Task to carry out: What lines in the following entries hold the word "Davis"? Copy each one.

Given data:
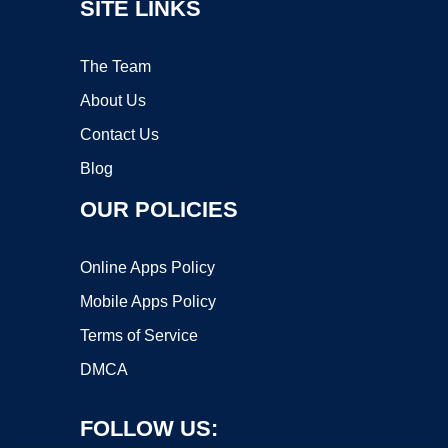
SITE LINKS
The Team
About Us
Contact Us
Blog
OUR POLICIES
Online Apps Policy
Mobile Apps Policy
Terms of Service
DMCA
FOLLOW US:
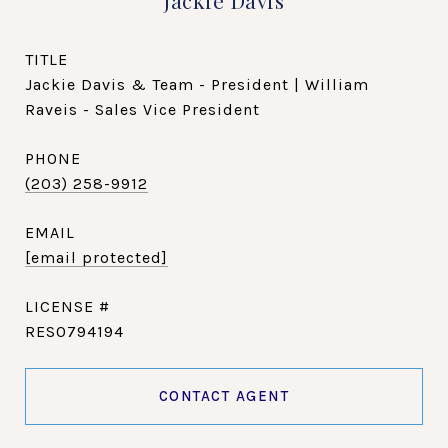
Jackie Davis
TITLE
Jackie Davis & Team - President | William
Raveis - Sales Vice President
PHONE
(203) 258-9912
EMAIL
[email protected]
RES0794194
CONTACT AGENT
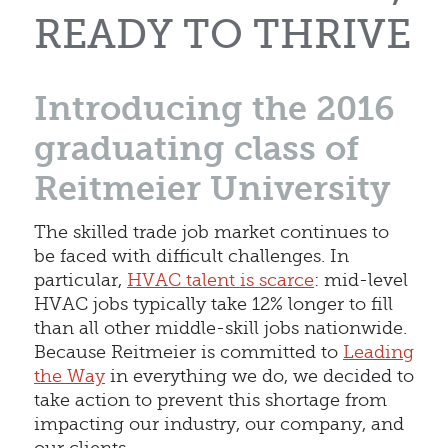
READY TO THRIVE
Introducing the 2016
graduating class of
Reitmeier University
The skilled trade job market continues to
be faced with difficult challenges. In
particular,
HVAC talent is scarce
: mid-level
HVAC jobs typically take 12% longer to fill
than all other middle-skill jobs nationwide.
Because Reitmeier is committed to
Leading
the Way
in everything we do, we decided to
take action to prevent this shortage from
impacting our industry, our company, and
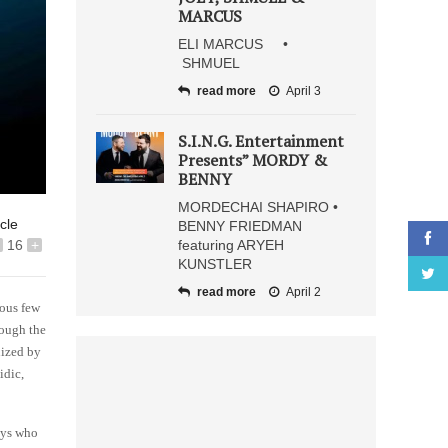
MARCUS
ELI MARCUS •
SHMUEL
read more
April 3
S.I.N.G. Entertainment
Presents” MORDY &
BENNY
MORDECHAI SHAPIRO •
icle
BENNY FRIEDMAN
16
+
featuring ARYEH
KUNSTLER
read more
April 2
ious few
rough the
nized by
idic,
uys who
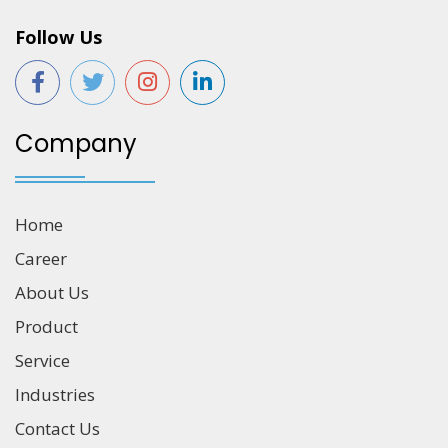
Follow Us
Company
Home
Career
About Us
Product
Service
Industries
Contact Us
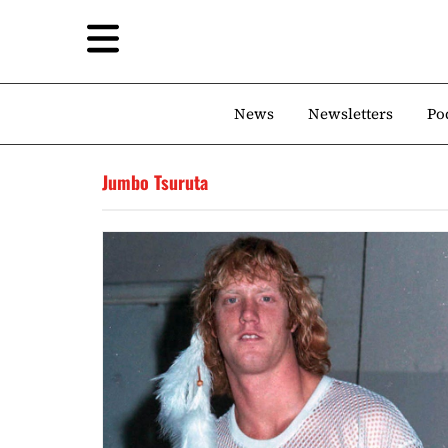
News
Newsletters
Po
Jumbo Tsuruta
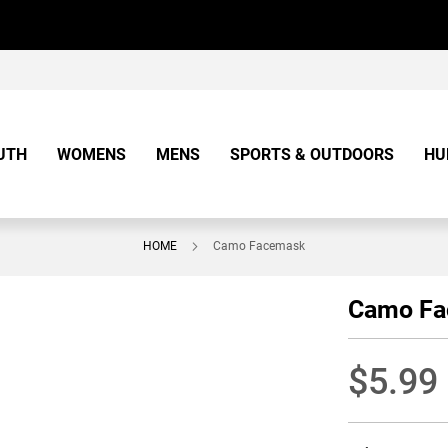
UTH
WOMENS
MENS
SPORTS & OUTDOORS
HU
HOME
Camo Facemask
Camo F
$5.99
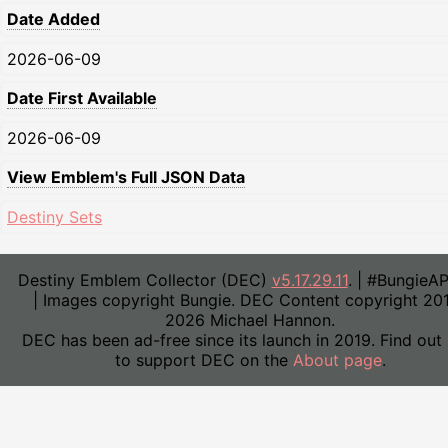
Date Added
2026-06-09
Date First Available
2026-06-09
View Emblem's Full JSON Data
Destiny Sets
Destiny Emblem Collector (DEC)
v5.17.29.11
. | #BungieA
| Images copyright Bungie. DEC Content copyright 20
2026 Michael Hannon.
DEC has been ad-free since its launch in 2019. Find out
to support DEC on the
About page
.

Output below:
Jackie Davis
Jackie Davis & Team - President | William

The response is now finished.